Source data
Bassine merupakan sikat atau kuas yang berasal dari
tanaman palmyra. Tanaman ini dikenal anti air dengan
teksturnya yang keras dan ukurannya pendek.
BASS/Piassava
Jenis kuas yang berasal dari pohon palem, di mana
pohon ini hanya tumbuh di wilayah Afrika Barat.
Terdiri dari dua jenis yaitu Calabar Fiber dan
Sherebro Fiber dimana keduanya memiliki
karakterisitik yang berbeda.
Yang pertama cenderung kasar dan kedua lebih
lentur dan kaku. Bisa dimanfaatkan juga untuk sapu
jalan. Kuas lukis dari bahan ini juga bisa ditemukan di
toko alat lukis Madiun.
---
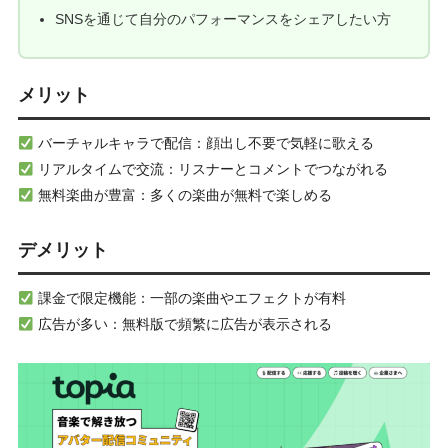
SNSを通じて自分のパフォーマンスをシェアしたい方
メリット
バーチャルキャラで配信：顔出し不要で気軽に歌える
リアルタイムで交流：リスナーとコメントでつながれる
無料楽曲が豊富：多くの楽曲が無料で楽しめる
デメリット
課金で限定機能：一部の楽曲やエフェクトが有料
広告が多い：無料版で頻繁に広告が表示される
==
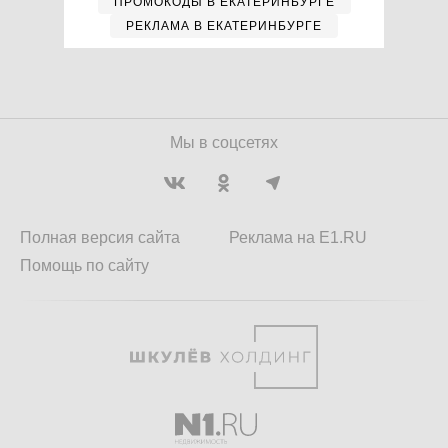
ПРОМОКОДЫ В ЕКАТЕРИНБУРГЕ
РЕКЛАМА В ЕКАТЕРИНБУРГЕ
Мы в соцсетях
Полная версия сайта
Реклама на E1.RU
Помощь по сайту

# [TASK GOAL]
Could you return exactly the stretch of the data above that starts at the line with "リアルタイムで交流：リスナーとコメントでつながれる" and ends at the line with "広告が多い：無料版で頻繁に広告が表示される", both lines included?

# [YOUR RESPONSE]
リアルタイムで交流：リスナーとコメントでつながれる
無料楽曲が豊富：多くの楽曲が無料で楽しめる
デメリット
課金で限定機能：一部の楽曲やエフェクトが有料
広告が多い：無料版で頻繁に広告が表示される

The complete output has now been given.